Ubuntu desktop and server editions come with unattended-upgrades, which regularly check for outdated system packages and update them at specified intervals to protect the system against vulnerabilities and ensure it has the latest features and security patches.

This feature won't bother system administrators, but I've frequently heard Ubuntu desktop users complain that unattended-upgrades prevent them from immediately installing a package when they turn on their system.

So, today in this article, I'll show you how to disable the automatic update (basically "unattended-upgrades") feature on Ubuntu 24.04, 23.04, and other versions.

How to Disable Automatic Updates on Ubuntu 24.04

The first step (before stopping the automatic updates) is to check if the unattended-upgrades service is running on Ubuntu using the command below.

$ sudo systemctl status unattended-upgrades
check unattended-upgrades status

As you can see, it's active and running in my case, so if it's the same for you, you can follow any one of the mentioned methods to disable automatic updates on Ubuntu.

Method 1: Disable Automatic Updates on Ubuntu Graphically

The easiest way to disable automatic updates on Ubuntu is by opening "Software & Updates" using either the software-properties-gtk command or by launching it from the application menu.

Next, go to the "Updates" tab and choose "Never" for the "Automatically check for updates" setting.

disabling automatic update on ubuntu graphically

Similary, you can also change the "When there are security updates" from "Download and install automatically" to "Display immediately". This will notify you about any security updates as soon as they are available.

Method 2: Disable the Unattended-Upgrades Service

If you prefer the command-line for your daily work, you can stop and disable the unattended-upgrades service (responsible for automatic updates) using this command:

$ sudo systemctl disable --now unattended-upgrades
disabling unattended-upgrades service in ubuntu

This will immediately stop the unattended-upgrades service, preventing it from starting automatically during system boot. If you ever want to start and re-enable the unattended-upgrades service, you can run sudo systemctl enable --now unattended-upgrades command.

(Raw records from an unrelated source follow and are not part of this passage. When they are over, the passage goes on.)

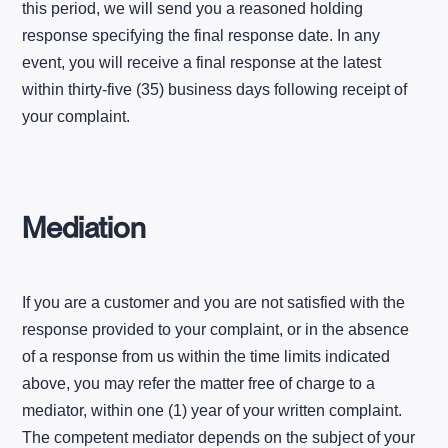
this period, we will send you a reasoned holding
response specifying the final response date. In any
event, you will receive a final response at the latest
within thirty-five (35) business days following receipt of
your complaint.
Mediation
If you are a customer and you are not satisfied with the
response provided to your complaint, or in the absence
of a response from us within the time limits indicated
above, you may refer the matter free of charge to a
mediator, within one (1) year of your written complaint.
The competent mediator depends on the subject of your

Method 3: Edit the 20auto-upgrades Configuration File

Another method to prevent Ubuntu from auto-updating involves editing the "20auto-upgrades" (or unattended-upgrades) configuration file. You can edit this file with Nano Editor using the command below:

$ sudo nano /etc/apt/apt.conf.d/20auto-upgrades

When the file opens, change the values for the following attributes from "1" (yes) to "0" (no).

APT::Periodic::Update-Package-Lists "0";
APT::Periodic::Unattended-Upgrade "0";
unattended-upgrades configuration file

Once done, save and close the file.

These configuration changes would prevent unattended-upgrades from automatically downloading and installing updates. To re-verify whether automatic updates are disabled, you can run.

$ apt-config dump APT::Periodic::Update-Package-Lists
$ apt-config dump APT::Periodic::Unattended-Upgrade
checking unattended-upgrades configuration file

To re-enable automatic updates, simply edit the same configuration file and change the respective attribute values from "0" to "1".

Method 4: Uninstall the Unattended-Upgrades Package

To eliminate the root cause of your stress, you can permanently disable automatic updates by removing the unattended-upgrades package from Ubuntu using this command.

$ sudo apt remove unattended-upgrades -y
removing unattended-upgrades package

To reinstall it, you can use the sudo apt remove unattended-upgrades command.

How to Install Updates Manually on Ubuntu

To manually check for and install updates on your system, run the following update and upgrade commands:

$ sudo apt update
$ sudo apt upgrade

If you want to individually update a specific package, you can use the sudo apt upgrade <package-name> command.

While it's not recommended to disable automatic updates, especially on server systems, as they are always targeted by black-hat hackers. While desktop (or home) users can consider it unless they are connected to public Wi-Fi.

All the methods mentioned in this article work for Ubuntu and can also be applied to other systems such as Debian, Linux Mint, Pop!_OS, or any others that use the unattended-upgrades service for automatic updates.